Methods: Participants were 211 youths ages 11-17 who took part in a study testing the utility of single session, online mental health interventions for youth, and who provided a response to an open-ended question regarding barriers to accessing mental health services ("what got in the way of getting mental health treatment when you needed it?”). About half the participants identified as White (50.23%), most were female (92.49%), and 57.35% identified with diverse sexual orientations. Qualitative responses were extracted for thematic coding in which three coders developed a coding manual, met a pre-registered reliability of a Kappa of .80 or higher, and independently coded all responses. Pre-registration of all methods and research questions are available on https://osf.io/9d2ev.

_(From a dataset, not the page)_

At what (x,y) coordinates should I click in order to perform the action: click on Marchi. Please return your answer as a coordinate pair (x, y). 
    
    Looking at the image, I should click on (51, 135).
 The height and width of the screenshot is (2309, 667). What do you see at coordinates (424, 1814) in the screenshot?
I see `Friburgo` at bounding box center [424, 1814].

Results: 13 themes of youths’ self-identified barriers to accessing mental health treatment: general issues with parents, communication issues with parents, parent resistance, general fear, fear of disclosure, fear of stigma, concerns about mental health services, lack of knowledge about mental health services, lack of access to mental health resources, perceived subclinical severity, financial concerns, not feeling supported, and other personal constraints. Parent-related codes, combined, represented 32% of the treatment access barriers, with financial concerns (13%) as the next most-endorsed code. Numerically, more barriers to accessing treatment were reported by Asian youth (M = 1.64, SD = 0.93), teens age 17 or older (M = 1.46, SD = 0.74), participants who reported uncertainty with respect to their gender identity (M = 1.38, SD = 0.87), and bisexual participants (M = 1.33, SD = 0.60).
Conclusions: More than one-third of treatment access barriers endorsed by youth involved their parents. This result suggests the need to evaluate and address treatment access barriers based on multiple perspectives—including both parents and their children.